### EXERCISE AIM
Go through the listing and copy each line that has the string "years" in it.

### RECORDS SUPPLIED
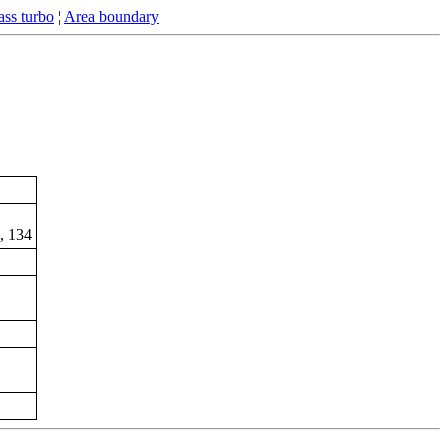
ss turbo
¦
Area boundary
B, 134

--

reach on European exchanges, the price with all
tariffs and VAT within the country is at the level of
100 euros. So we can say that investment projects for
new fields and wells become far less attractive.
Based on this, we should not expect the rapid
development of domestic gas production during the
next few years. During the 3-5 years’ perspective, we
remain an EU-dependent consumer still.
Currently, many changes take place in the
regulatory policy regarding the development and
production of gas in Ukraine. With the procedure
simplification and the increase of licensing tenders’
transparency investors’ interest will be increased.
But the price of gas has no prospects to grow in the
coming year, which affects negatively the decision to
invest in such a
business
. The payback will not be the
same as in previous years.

### FINISHED TASK
next few years. During the 3-5 years’ perspective, we
same as in previous years.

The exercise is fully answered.